REQUIRED WORK →
Pictures are to be left out. Return exactly the lines below from the one with "Reviews (0) [tab] (188, 927)" up to and including the one with "here (30, 621)".

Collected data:
──────────

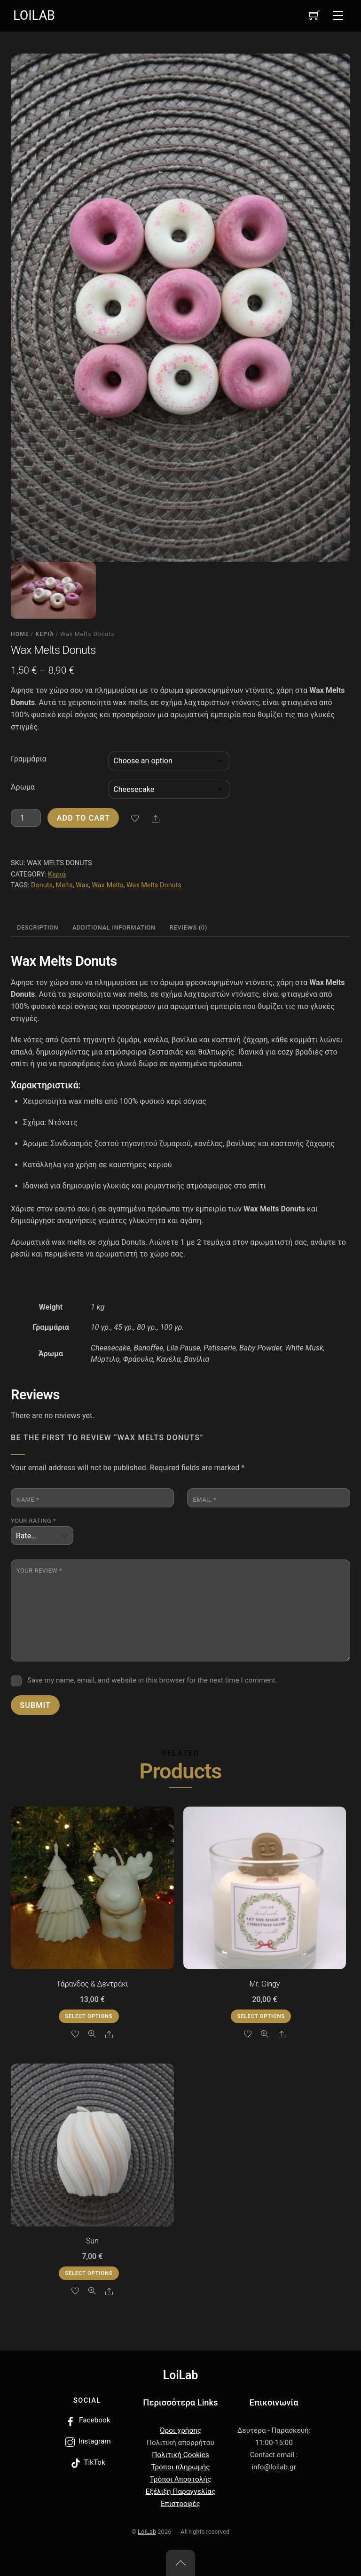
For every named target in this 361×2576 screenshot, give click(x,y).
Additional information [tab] (114, 927)
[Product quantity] (26, 818)
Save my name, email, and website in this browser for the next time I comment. (152, 1680)
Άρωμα (23, 787)
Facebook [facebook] (87, 2420)
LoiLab (147, 2531)
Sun (92, 2240)
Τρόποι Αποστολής (180, 2479)
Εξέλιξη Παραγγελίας (181, 2491)
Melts (64, 885)
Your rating (33, 1520)
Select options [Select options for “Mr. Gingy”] (261, 2016)
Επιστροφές (180, 2503)
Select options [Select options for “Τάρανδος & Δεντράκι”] (88, 2016)
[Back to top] (180, 2563)
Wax (82, 885)
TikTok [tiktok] (87, 2462)
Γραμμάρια (29, 758)
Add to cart (83, 818)
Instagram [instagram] (87, 2441)
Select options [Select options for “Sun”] (88, 2273)
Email (204, 1499)
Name (27, 1499)
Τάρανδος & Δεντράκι (92, 1983)
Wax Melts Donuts (153, 885)
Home (20, 634)
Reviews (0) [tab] (188, 927)
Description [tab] (37, 927)
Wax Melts (107, 885)
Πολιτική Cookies (180, 2455)
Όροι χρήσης (180, 2430)
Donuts (42, 885)
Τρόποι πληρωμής (180, 2467)
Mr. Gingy (265, 1983)
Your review (39, 1570)
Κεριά (44, 634)
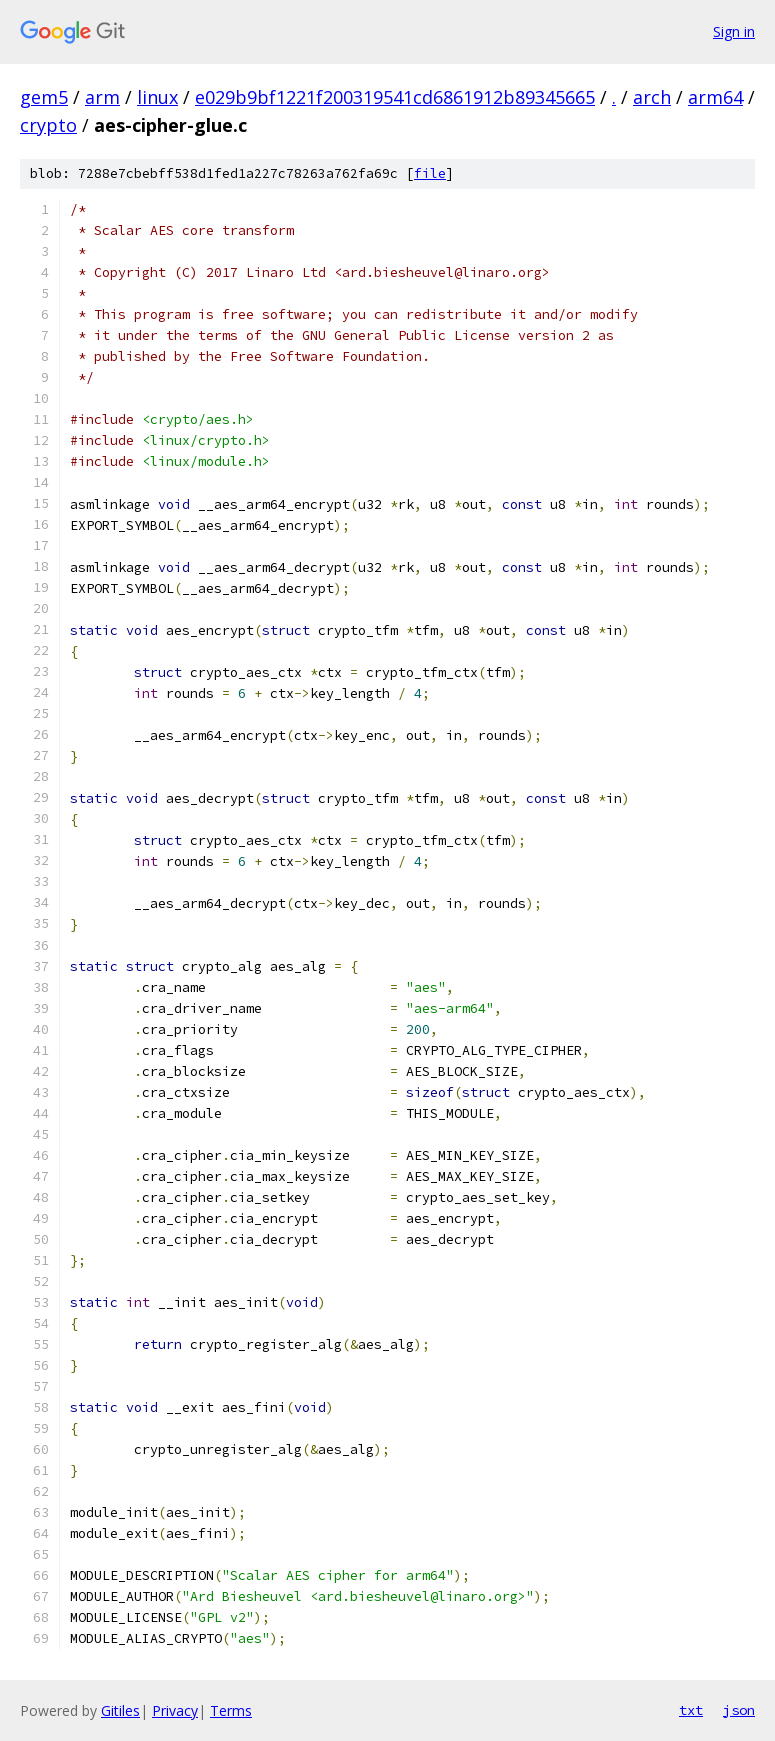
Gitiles (120, 1710)
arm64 (715, 97)
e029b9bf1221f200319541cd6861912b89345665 (395, 97)
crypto (48, 125)
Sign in (734, 31)
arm (102, 97)
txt (691, 1710)
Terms (231, 1710)
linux (157, 97)
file (430, 173)
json (739, 1710)
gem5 (44, 97)
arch (652, 97)
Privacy (175, 1710)
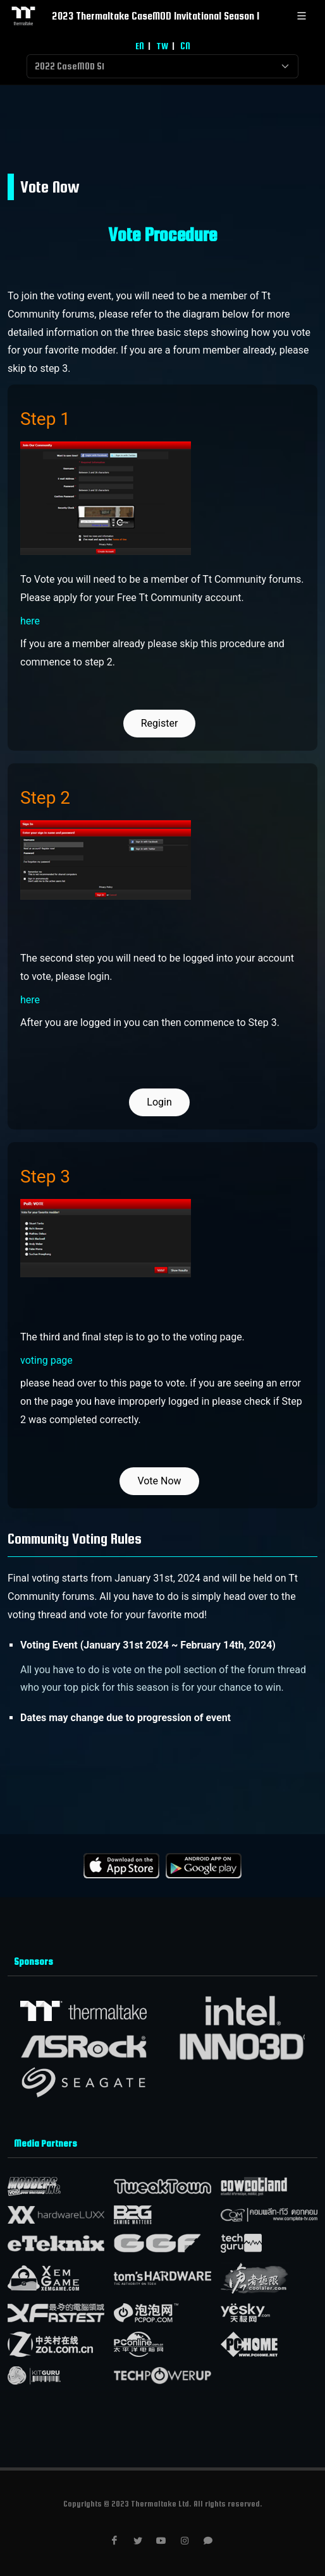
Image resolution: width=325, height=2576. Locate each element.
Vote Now (159, 1481)
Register (159, 723)
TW (162, 45)
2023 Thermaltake (134, 16)
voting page (46, 1360)
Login (159, 1102)
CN (185, 45)
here (30, 621)
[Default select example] (162, 66)
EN (139, 45)
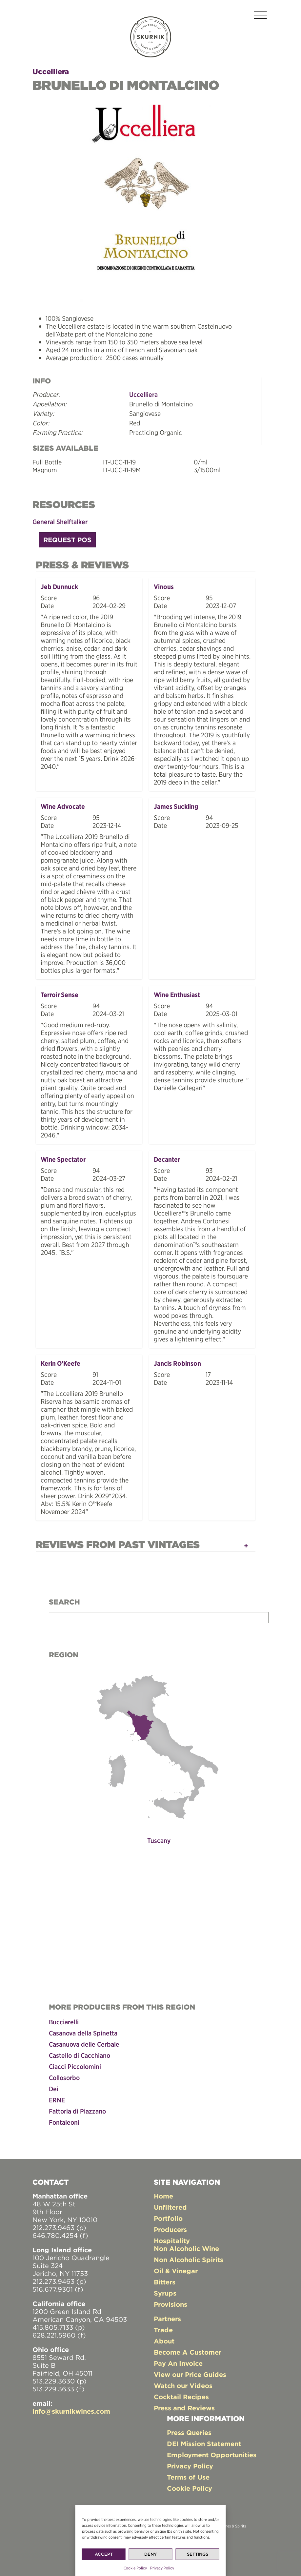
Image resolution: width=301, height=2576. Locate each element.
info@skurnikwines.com (71, 2411)
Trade (163, 2330)
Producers (170, 2229)
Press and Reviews (184, 2408)
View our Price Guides (190, 2374)
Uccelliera (50, 71)
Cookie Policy (135, 2568)
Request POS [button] (67, 540)
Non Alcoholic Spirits (188, 2260)
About (164, 2341)
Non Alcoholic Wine (186, 2248)
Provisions (170, 2304)
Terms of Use (188, 2477)
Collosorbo (64, 2078)
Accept (104, 2554)
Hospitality (172, 2241)
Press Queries (189, 2432)
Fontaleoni (64, 2122)
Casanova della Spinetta (83, 2033)
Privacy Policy (162, 2568)
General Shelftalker (60, 522)
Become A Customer (187, 2352)
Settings (197, 2554)
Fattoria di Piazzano (77, 2111)
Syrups (165, 2293)
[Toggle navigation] (260, 16)
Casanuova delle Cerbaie (84, 2044)
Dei (53, 2089)
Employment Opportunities (211, 2455)
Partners (167, 2319)
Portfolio (168, 2218)
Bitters (164, 2282)
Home (163, 2196)
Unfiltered (170, 2207)
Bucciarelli (64, 2022)
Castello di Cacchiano (79, 2055)
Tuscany (159, 1840)
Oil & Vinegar (176, 2271)
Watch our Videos (183, 2386)
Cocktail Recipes (181, 2397)
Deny (150, 2554)
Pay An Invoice (178, 2363)
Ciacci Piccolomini (75, 2066)
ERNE (57, 2100)
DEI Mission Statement (204, 2444)
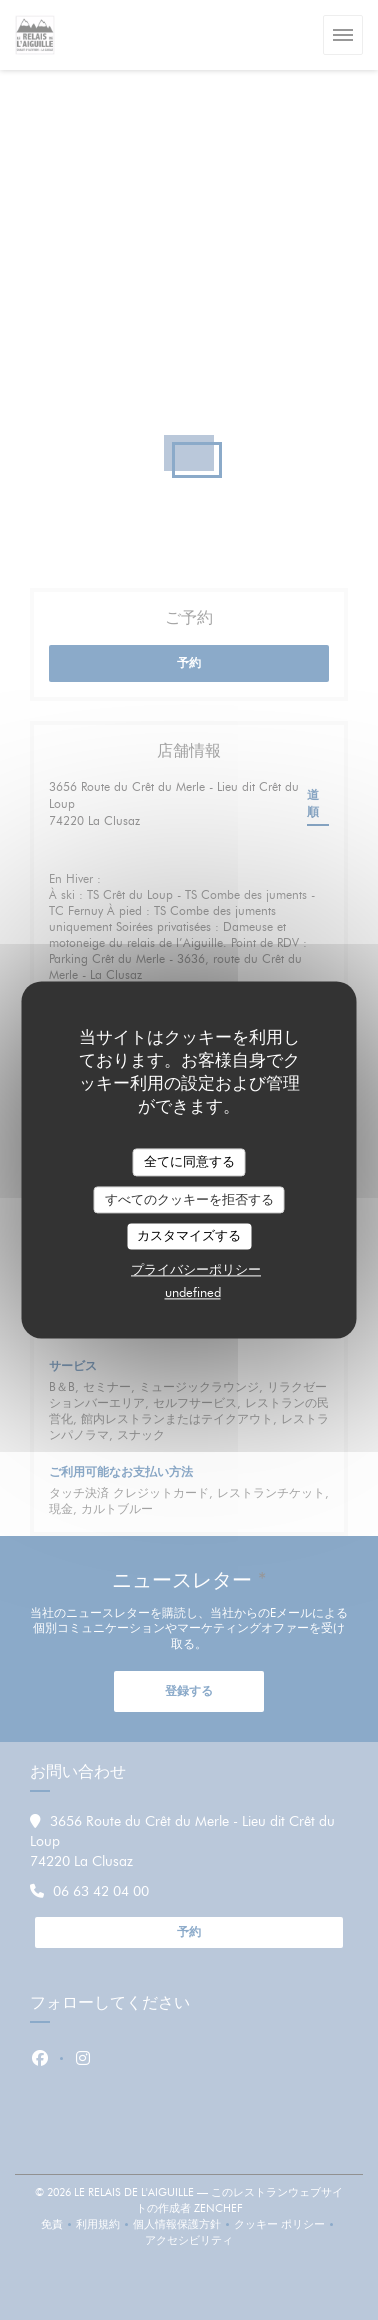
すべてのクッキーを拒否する (189, 1199)
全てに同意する (189, 1161)
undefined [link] (193, 1292)
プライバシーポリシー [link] (196, 1269)
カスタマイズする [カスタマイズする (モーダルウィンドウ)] (189, 1236)
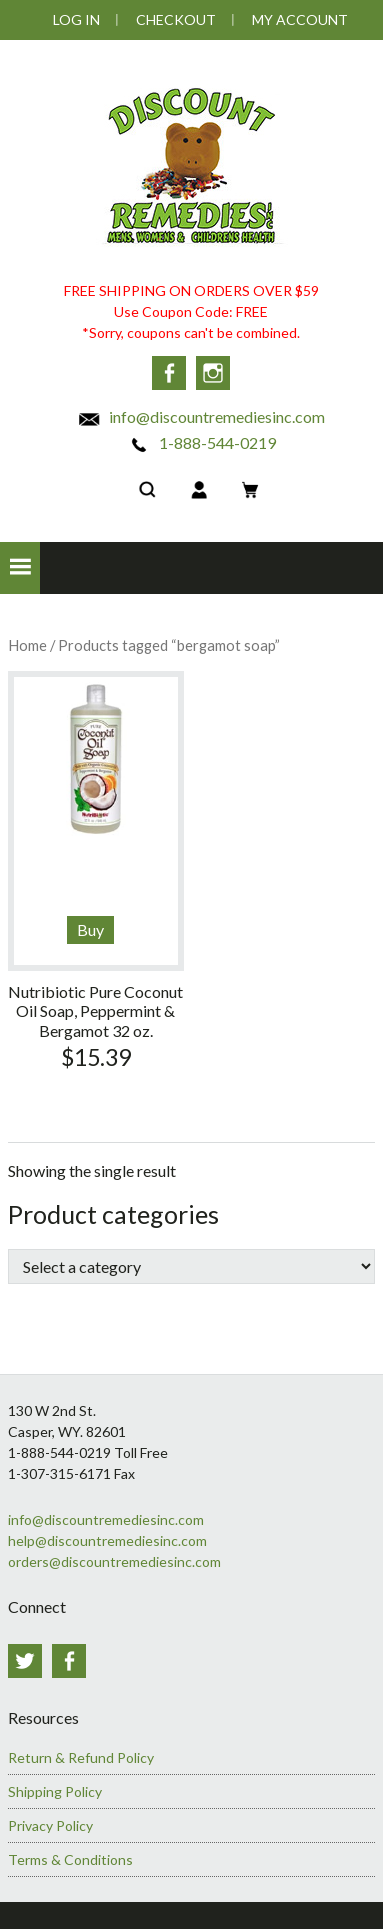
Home (27, 644)
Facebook (168, 373)
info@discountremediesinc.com (201, 414)
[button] (20, 567)
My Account (300, 19)
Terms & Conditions (70, 1856)
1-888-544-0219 (201, 440)
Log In (76, 19)
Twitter (25, 1660)
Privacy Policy (50, 1822)
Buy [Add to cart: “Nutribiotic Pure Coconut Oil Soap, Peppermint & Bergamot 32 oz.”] (90, 928)
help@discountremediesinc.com (107, 1539)
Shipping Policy (55, 1788)
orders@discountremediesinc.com (114, 1560)
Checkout (176, 19)
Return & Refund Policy (81, 1754)
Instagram (214, 373)
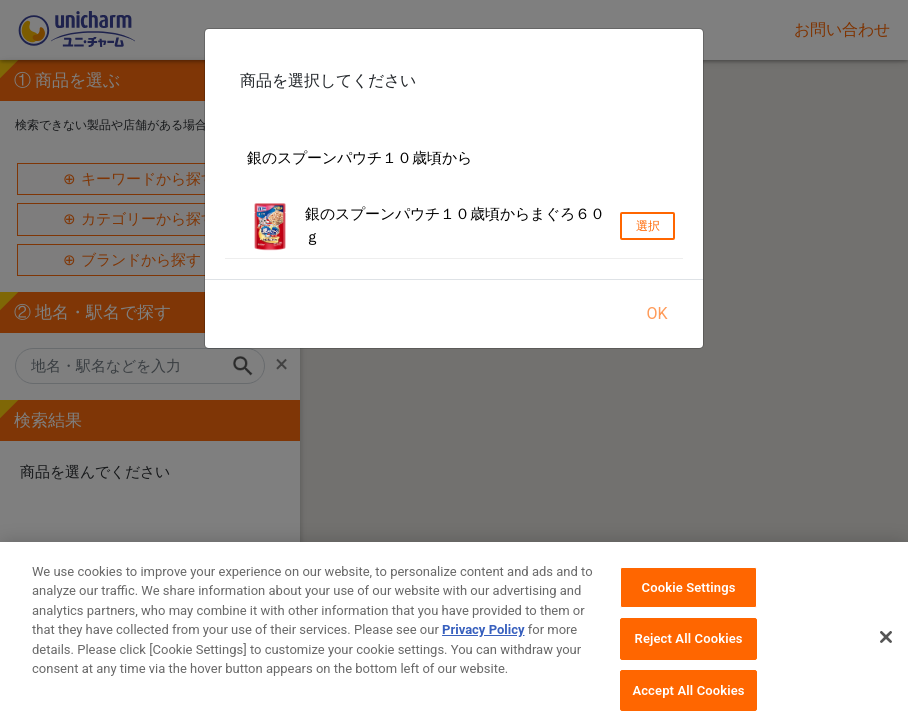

──────────

EXERCISE OUTPUT →
Reviews (0) [tab] (188, 927)
Description [tab] (37, 927)
Wax Melts (107, 885)
Πολιτική Cookies (180, 2455)
Όροι χρήσης (180, 2430)
Donuts (42, 885)
Τρόποι πληρωμής (180, 2467)
Mr. Gingy (265, 1983)
Your review (39, 1570)
Κεριά (44, 634)
Gitiles (120, 1710)
arm64 (715, 97)
e029b9bf1221f200319541cd6861912b89345665 (395, 97)
crypto (48, 125)
Sign in (734, 31)
arm (102, 97)
txt (691, 1710)
Terms (231, 1710)
linux (157, 97)
file (430, 173)
json (739, 1710)
gem5 (44, 97)
arch (652, 97)
Privacy (175, 1710)
Image resolution: width=325, height=2576. Locate each element.
Vote Now (159, 1481)
Register (159, 723)
TW (162, 45)
2023 Thermaltake (134, 16)
voting page (46, 1360)
Login (159, 1102)
CN (185, 45)
here (30, 621)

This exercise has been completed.